Abridgement of a psychological measure should be based on sound psychometric properties of the long (original) measure. The factor structure of the IPO has been reported by several authors. For example, Lenzenweger et al. (2001) studied university students and found that a 3-factor structure fit better than a 2-factor structure although they preferred the 2-factor structure (that combined PD and ID) because the improvement of the 3-factor structure was slight. Ellison and Levy (2012) reported that the primary scales of the IPO had a 4- rather than 3-factor structure among a non-clinical population (N = 1260). Berghuist et al. (2009) reported that the Dutch version of the IPO (with original 5 subscales) had a 4-rather than 5-factor structure. They determined the number of factors by a scree plot. This is, however, rather arbitrary: different models should be compared in CFAs. These findings suggest that the factor structure of the original primary IPO scales is still debatable. Our approach was, therefore, to elicit items that reflect each of the three primary scales of the IPO.
5. Conclusion
The 9-item short version of the Japanese IPO has a robust factor structure, good internal consistency and measurement invariance. This instrument is easy to use and worth applying in clinical as well as research settings in Japan.
Acknowledgements
The authors thank the students who participated in this study. We would also like to thank Drs. Edward Barroga and Sarah E. Porter for editing this article. The present study and its analysis plan were not preregistered in an independent registry.
Author Contributions
Conceptualization (TK); Methodology (TK); Data collection (TK); Statistical analysis (FY, TK); Writing (FY, YK, TK); Project administration (TK). All the authors have read the manuscript, agreed to its content, and are accountable for all aspects of its accuracy and integrity.

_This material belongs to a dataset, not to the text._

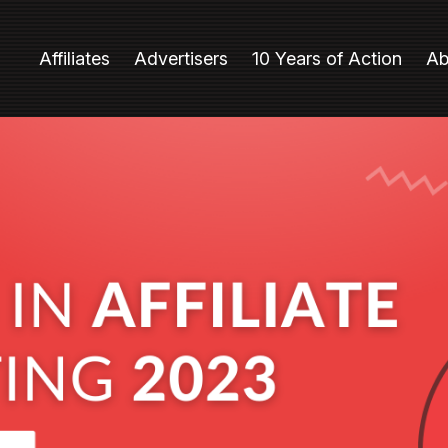
Affiliates
Advertisers
10 Years of Action
Ab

Data Availability Statement
All the data used in this study are available upon reasonable request to the senior author.
Ethics Approval
This study has been approved by the Ethical Committee of Kumamoto University (Institutional Review Board; Epidemiology No. 19) where the main researcher was working and the Ethical Committee of Kitamura Institute of Mental Health Tokyo (No. 2020080101). The present manuscript is an original work and not being considered or reviewed by any other publication. Nor has it been published elsewhere in the same or a similar form.